We're sorry Aspose doesn't work properply without JavaScript enabled.

Free Support Forum - aspose.com

Need to Extract images in docx file using java

Dear team,

How to extract images without figure captions using aspose java

@e503824 Images in the document are represented by Shape nodes, so you can loop through Shape nodes and check whether Shape has image:

Iterable<Shape> shapes = doc.getChildNodes(NodeType.SHAPE, true);
for (Shape s : shapes)
{
    if (s.hasImage())
    {
        // Do something with shape.
    }
}

dear team,

We will face many types of figures, and we are using below conditions for finding caption figures

if ((paragraph.toString(SaveFormat.TEXT).trim().startsWith("Fig")
        || paragraph.toString(SaveFormat.TEXT).startsWith("Scheme")
        || paragraph.toString(SaveFormat.TEXT).startsWith("Plate")
        || paragraph.toString(SaveFormat.TEXT).startsWith("Abb")
        || paragraph.toString(SaveFormat.TEXT).startsWith("Abbildung"))
        // for duplicate figure caption it-15
        && (paragraph.getNextSibling() != null
                && !paragraph.getNextSibling().toString(SaveFormat.TEXT).trim().matches(matches)
                || (paragraph.getNextSibling() != null
                        && paragraph.getNextSibling().getNodeType() != NodeType.TABLE
                        && paragraph.getNextSibling().toString(SaveFormat.TEXT).trim().matches(matches)
                        && (((Paragraph)paragraph.getNextSibling()).getChildNodes(NodeType.SHAPE, true)
                                .getCount() > 0
                                || (paragraph.getNextSibling().getNextSibling()) != null
                                        && paragraph.getNextSibling().getNextSibling()
                                                .getNodeType() != NodeType.TABLE
                                        && ((((Paragraph)paragraph.getNextSibling().getNextSibling())
                                                .getChildNodes(NodeType.SHAPE, true).getCount() == 0)
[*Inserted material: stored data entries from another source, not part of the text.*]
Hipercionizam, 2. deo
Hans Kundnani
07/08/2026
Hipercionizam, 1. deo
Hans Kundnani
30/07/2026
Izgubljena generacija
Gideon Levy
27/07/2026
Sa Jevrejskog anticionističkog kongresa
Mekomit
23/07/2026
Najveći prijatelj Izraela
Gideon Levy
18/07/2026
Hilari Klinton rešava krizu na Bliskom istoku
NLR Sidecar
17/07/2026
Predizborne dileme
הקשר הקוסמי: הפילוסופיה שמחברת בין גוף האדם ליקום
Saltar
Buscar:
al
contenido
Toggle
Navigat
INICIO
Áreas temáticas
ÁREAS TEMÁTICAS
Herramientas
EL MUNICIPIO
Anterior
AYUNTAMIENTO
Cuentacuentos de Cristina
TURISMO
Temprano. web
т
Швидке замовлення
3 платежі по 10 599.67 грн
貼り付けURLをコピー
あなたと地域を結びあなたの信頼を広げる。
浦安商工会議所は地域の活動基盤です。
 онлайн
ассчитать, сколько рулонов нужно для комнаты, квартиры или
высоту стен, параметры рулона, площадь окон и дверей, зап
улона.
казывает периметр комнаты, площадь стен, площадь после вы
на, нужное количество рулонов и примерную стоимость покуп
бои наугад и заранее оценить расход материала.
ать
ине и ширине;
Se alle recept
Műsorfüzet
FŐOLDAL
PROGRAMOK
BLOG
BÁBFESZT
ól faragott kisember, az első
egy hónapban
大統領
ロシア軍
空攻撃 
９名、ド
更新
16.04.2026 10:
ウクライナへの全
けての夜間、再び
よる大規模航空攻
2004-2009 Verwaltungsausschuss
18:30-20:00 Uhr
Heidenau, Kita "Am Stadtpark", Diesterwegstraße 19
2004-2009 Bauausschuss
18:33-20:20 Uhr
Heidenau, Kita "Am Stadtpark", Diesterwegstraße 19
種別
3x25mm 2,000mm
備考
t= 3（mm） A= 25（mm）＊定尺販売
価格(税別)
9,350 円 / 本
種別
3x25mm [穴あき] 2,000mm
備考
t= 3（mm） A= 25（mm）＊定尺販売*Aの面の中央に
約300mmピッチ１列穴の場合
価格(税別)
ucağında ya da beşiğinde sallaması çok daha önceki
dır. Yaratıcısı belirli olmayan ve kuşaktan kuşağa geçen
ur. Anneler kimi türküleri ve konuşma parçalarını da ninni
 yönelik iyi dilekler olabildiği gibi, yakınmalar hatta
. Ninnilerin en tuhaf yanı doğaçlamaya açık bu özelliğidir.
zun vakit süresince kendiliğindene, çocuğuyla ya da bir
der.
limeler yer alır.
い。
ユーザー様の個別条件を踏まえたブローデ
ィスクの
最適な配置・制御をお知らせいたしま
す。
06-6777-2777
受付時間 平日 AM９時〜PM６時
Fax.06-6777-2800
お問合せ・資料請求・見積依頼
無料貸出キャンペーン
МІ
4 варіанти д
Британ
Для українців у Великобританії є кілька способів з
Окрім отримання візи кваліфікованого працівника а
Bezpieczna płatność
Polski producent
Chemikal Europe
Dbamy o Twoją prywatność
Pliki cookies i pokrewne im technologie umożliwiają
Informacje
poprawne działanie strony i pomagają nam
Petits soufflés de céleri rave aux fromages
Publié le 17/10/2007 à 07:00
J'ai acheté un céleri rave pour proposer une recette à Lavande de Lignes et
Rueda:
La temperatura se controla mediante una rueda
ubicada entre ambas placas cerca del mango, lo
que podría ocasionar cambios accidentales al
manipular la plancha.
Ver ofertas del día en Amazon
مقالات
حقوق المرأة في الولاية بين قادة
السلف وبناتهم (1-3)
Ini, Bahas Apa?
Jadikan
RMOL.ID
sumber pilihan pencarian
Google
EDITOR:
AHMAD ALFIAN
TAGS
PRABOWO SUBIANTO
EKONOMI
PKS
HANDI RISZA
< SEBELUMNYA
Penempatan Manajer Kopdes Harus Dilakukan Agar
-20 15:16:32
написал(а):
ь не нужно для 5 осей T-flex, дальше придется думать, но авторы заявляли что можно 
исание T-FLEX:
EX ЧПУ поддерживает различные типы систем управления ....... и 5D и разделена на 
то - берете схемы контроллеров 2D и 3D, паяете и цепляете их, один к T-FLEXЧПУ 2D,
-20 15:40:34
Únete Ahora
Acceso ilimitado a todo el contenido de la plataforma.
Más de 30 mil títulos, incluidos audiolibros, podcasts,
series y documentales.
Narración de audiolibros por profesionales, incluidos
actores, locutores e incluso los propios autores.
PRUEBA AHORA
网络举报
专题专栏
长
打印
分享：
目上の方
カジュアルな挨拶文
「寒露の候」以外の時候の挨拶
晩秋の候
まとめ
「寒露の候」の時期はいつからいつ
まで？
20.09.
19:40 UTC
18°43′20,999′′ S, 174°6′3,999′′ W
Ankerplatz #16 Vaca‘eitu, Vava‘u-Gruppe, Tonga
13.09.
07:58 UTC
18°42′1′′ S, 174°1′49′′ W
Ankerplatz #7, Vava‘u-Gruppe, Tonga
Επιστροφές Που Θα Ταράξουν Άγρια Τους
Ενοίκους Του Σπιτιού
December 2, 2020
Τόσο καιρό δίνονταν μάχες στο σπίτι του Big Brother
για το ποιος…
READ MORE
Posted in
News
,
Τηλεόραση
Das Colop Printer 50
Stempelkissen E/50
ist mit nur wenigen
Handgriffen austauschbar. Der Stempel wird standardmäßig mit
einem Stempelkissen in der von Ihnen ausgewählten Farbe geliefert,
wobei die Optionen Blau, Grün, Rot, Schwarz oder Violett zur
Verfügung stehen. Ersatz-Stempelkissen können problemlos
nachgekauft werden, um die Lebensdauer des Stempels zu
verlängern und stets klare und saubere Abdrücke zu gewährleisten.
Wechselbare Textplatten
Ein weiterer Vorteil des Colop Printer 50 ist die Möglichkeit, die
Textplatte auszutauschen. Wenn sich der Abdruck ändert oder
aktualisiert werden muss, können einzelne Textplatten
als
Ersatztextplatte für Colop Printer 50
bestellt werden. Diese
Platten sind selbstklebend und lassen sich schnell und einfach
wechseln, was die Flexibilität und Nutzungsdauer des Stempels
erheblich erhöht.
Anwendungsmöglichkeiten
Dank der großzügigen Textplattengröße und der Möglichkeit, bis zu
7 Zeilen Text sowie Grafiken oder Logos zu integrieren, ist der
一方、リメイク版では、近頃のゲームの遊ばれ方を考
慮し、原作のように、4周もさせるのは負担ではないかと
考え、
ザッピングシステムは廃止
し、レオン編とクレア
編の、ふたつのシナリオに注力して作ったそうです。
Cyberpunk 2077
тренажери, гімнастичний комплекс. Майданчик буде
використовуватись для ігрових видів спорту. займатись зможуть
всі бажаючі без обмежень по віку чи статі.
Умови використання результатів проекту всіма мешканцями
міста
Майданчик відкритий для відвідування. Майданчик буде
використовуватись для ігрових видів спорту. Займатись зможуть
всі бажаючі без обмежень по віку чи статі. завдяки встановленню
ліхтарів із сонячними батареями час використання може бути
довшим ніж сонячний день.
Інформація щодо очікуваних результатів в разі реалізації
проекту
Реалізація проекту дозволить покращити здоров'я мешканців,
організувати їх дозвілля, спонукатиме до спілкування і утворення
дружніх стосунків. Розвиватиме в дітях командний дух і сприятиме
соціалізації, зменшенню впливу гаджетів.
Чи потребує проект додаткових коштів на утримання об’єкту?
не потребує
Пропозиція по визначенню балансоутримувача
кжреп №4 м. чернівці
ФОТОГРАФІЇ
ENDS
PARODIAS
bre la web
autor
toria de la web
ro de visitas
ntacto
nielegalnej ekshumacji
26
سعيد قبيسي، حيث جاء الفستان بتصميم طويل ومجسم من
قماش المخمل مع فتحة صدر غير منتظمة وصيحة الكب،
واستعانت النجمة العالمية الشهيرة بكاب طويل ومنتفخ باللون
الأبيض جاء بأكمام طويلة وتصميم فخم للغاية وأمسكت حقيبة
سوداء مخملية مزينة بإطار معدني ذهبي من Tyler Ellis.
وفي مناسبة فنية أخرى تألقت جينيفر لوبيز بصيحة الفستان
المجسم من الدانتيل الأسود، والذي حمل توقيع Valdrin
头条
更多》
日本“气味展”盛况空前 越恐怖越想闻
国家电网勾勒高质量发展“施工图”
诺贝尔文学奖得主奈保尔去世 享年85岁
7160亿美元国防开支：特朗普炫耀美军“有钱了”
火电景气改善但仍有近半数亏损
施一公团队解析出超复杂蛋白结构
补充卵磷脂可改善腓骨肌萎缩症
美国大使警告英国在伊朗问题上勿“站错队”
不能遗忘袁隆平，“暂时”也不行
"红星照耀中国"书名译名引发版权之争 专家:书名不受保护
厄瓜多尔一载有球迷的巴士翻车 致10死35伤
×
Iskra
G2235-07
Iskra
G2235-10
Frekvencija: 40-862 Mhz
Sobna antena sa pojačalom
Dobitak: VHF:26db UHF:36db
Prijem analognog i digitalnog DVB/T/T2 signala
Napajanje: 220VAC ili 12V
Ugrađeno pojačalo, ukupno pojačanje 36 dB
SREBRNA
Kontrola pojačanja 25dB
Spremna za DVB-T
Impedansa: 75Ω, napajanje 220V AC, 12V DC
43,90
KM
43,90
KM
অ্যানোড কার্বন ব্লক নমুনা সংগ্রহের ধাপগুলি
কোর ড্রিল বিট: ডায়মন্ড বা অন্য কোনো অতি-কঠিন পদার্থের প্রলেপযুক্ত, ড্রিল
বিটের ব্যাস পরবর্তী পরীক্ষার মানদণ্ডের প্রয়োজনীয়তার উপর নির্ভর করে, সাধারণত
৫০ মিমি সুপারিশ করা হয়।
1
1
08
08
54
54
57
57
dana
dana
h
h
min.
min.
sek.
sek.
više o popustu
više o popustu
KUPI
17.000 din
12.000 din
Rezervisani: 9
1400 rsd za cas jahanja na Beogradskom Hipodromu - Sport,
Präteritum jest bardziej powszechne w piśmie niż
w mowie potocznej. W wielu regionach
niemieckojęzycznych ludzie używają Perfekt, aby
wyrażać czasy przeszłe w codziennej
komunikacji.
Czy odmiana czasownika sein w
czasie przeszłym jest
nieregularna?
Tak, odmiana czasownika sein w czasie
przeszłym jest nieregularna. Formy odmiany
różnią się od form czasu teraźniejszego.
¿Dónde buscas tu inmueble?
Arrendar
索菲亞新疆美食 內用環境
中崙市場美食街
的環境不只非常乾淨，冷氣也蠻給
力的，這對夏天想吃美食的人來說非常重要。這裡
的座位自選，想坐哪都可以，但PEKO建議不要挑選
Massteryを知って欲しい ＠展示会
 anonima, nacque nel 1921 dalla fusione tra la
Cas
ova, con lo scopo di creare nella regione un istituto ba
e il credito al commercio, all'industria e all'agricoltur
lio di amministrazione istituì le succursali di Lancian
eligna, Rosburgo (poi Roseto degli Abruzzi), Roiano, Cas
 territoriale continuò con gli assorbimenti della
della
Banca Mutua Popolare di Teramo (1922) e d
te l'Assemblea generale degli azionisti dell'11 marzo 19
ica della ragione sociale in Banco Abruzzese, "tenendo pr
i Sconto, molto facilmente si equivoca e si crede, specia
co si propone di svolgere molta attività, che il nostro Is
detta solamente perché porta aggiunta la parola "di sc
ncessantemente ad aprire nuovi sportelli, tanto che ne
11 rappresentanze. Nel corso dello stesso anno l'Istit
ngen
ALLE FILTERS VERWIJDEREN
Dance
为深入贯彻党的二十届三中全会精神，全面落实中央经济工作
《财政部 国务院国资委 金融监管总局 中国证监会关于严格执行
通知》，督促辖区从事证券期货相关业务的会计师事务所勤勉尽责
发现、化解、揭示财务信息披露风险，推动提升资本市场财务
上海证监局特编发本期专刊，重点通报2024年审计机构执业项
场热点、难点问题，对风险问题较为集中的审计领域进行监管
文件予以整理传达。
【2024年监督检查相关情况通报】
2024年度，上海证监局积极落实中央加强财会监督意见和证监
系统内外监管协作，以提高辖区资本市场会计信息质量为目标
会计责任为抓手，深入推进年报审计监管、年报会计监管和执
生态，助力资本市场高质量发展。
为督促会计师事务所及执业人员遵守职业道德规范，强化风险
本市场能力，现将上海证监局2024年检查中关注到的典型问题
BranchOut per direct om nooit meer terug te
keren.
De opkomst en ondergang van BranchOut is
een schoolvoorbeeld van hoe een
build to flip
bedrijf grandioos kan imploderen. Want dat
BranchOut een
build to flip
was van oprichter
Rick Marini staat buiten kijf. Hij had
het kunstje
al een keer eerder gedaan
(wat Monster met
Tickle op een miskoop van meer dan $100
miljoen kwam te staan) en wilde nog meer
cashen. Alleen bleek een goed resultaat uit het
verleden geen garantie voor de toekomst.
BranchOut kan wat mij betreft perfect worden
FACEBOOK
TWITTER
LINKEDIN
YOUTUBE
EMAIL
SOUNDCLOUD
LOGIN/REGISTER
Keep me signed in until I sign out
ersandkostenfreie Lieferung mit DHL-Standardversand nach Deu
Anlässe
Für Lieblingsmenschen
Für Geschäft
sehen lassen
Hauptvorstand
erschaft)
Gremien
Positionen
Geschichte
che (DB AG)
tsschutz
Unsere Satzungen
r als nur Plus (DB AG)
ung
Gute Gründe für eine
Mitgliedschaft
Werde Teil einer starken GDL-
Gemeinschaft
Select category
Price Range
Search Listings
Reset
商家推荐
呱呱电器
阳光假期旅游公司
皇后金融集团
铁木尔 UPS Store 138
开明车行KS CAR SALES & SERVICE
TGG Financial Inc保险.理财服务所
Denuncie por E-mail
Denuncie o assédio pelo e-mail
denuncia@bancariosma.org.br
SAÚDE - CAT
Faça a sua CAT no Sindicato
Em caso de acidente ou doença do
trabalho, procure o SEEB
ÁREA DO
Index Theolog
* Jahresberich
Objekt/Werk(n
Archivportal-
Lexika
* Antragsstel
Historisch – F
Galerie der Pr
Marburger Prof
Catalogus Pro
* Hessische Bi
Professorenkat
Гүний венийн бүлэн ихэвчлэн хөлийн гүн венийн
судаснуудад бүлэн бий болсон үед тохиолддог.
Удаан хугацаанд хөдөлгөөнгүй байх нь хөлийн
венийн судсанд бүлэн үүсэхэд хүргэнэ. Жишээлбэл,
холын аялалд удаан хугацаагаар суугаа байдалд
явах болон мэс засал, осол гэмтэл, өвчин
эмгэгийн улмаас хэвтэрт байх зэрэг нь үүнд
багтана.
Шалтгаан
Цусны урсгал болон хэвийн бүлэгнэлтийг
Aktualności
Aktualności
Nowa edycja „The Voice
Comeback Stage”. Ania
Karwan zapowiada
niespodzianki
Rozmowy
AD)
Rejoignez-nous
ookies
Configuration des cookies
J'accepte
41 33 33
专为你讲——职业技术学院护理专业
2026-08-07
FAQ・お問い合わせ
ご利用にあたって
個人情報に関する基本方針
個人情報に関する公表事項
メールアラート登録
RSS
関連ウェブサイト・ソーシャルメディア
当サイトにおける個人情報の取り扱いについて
                                                //this codition added by pavi-14-12-2021   for duplicate captions
                                                || (((Paragraph)paragraph.getNextSibling().getNextSibling())
                                                        .getChildNodes(NodeType.SHAPE, true).getCount() > 0))))
                || paragraph.getParentSection().getBody().getLastParagraph().getText().trim()
                        .matches(matches))
        // for duplicate figure caption
        && ((paragraph.getPreviousSibling() != null
                && paragraph.getPreviousSibling().getNodeType() != NodeType.TABLE)
                || paragraph.getParentSection().getBody().getFirstParagraph().getText().trim()
                        .matches(matches))
        && paragraph.getNodeType() != NodeType.TABLE
        && paragraph.getParentNode().getNodeType() != NodeType.CELL
        && !paragraph.toString(SaveFormat.TEXT).contains(AIE.docName)

        //condition added by pavi -14-12-2021
        && (!(paragraph.toString(SaveFormat.TEXT).trim().startsWith("Figure Captions")) ||
                !(paragraph.toString(SaveFormat.TEXT).trim().startsWith("Figures")))

        || ((paragraph.getNextSibling() == null) && (builder.getCurrentParagraph().isEndOfDocument())))
{
}

@e503824 Caption is a simple paragraph, so once you have detected the caption, you can assume that image is either in the previous paragraph (if the caption is under the image), or in the next paragraph (if the caption is below the image), or in previous or next row if image and caption is in the table. All depends on the structure of your documents.